November 10, 2017  Source: medpagetoday 387

Women who ate more fruits and vegetables containing high amounts of pesticide residue were less likely to get pregnant or have a live birth following infertility treatments, an observational study found.

Compared with women who ate less than one serving per day of high-pesticide residue fruits and vegetables, those who ate two to six daily servings had an 18% lower probability of clinical pregnancy (95% CI 5%-30%, P=0.04 ) and a 26% lower probability of live birth (95% CI 13%-37%, P=0.02), said Jorge Chavarro, MD, of the Harvard T.H. Chan School of Public Health in Boston, and colleagues.

The probability of pregnancy loss increased with each quartile of high-pesticide fruit and vegetable consumption. The probability was 7% for the first (lowest) quartile, 23% for the second, 24% for the third, and 34% for the highest quartile (P=0.04 for trend), Chavarro's group reported online in JAMA Internal Medicine.

Consuming one serving per day of low-pesticide residue fruits or vegetables in lieu of one high-pesticide serving was associated with 79% higher odds of clinical pregnancy (95% CI 11%-188%) and 88% higher odds of live birth (95% CI 16%-205% ), the authors estimated.

"These data suggest that dietary pesticide exposure within the range of typical human exposure may be associated with adverse reproductive consequences," Chavarro's group stated, adding that "there has been a growing concern that permitted levels of pesticide residues in food defined by traditional toxicological testing may be too high, especially for susceptible populations such as pregnant women or infants."

Fruits and vegetables are an important part of a healthy diet, but they also serve as the primary vehicle for pesticide residue exposure in the general population. Previous studies have shown that many pesticides used in agriculture have harmful effects on reproductive health outcomes, including decreased fertility, spontaneous abortion, stillbirth, and developmental abnormalities, the authors said.

In an accompanying editorial, Philip Landrigan, MD, of the Icahn School of Medicine at Mount Sinai in New York City, said, "The observations made in this study send a warning that our current laissez-faire attitude toward the regulation of pesticides is failing us. We can no longer afford to assume that new pesticides are harmless until they are definitively proven to cause injury to human health."

"We need to overcome the strident objections of the pesticide manufacturing industry, recognize the hidden costs of deregulation, and strengthen requirements for both premarket testing of new pesticides, as well as post marketing surveillance of exposed populations -- exactly as we do for another class of potent, biologically active molecules -- drugs," Landrigan said.

"How should physicians respond to these findings? The answer is to educate," Landrigan advised. "Educate our patients about the hidden dangers of pesticides in the modern environment and urge reductions in exposure wherever possible. Encourage our patients to eat organic."

Fruits and vegetables containing high amounts of pesticide residue identified in the study included strawberries, spinach, green peppers, peaches, plums, potatoes, grapes, string beans, apples, and pears. Low-pesticide produce included peas, lima beans, onions, beans, lentils, avocados, corn, and cabbage.

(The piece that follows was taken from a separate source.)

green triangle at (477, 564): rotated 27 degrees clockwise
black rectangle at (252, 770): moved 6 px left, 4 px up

The study included 325 women who completed a dietary questionnaire and subsequently underwent cycles of assisted reproductive technologies as part of the Environment and Reproductive Health (EARTH) study at a fertility center in Boston. The authors determined participants' intake of high-pesticide and low-pesticide fruits and vegetables using data from the U.S. Department of Agriculture's Pesticide Data Program.

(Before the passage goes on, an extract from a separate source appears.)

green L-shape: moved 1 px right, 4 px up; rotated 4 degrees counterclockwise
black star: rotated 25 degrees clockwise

During the 2006-2015 study period, participants consumed 1.7 mean daily servings of high-pesticide and 2.8 mean daily servings of low-pesticide produce. There were 228 live births (42% of participants). Key outcomes included successful implantation, clinical pregnancy, live birth, and pregnancy loss. Chavarro's group adjusted for potential confounders including age, body weight, smoking status, race, organic fruit and vegetable consumption, folate intake, and the type of infertility diagnosis (male factor versus female factor versus unknown.)

There was not a significant association between pesticide consumption and successful implantation (P=0.08), the study found.

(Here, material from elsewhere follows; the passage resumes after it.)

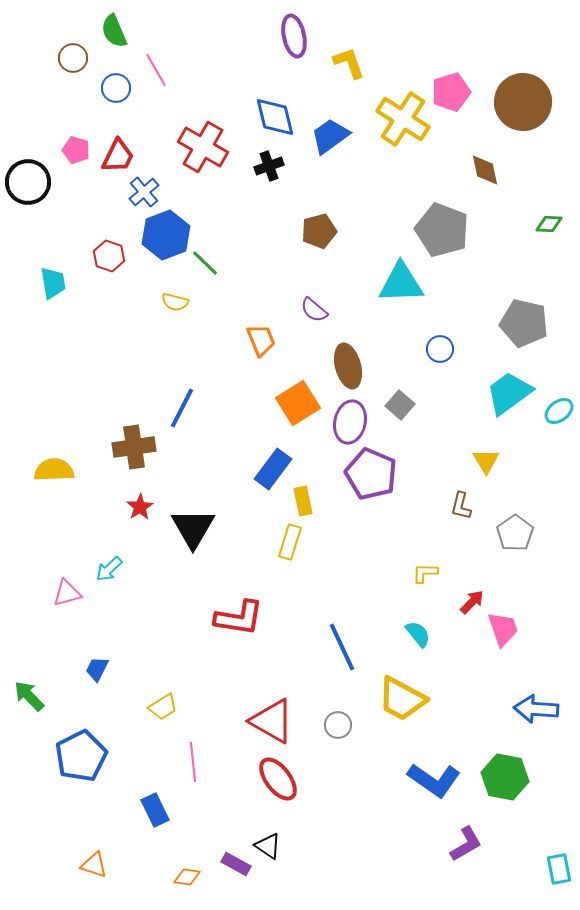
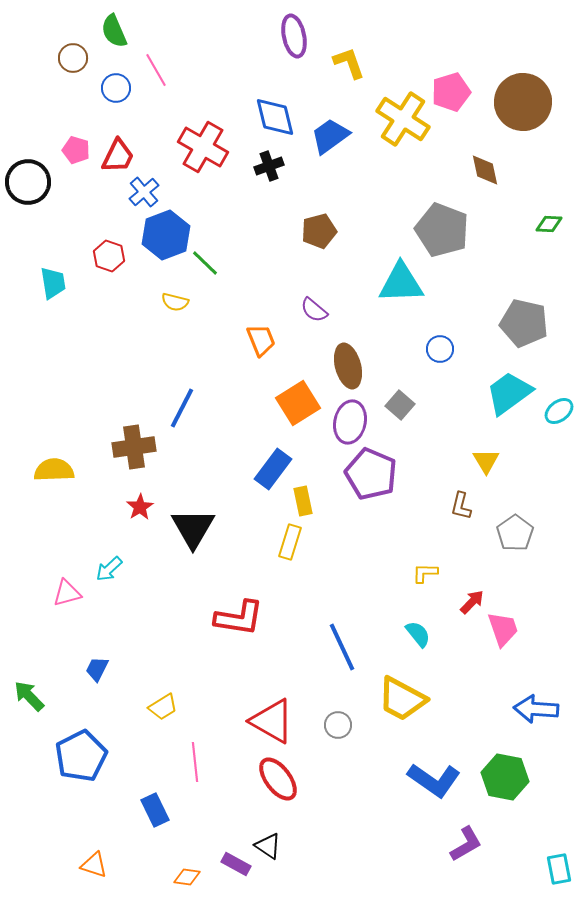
pink line at (193, 762): moved 2 px right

Study limitations included the fact that pesticides exposure was not directly measured, but estimated from self-reported dietary intake paired with pesticide residue surveillance data. In addition, "Although we have adjusted for organic fruit and vegetable intake, data on whether individual fruits or vegetables were consumed as organic or conventional were not collected, possibly leading to exposure misclassification," they said.

"Because, to our knowledge, this is the first report of this relationship in humans, confirmation of these findings is warranted," they concluded.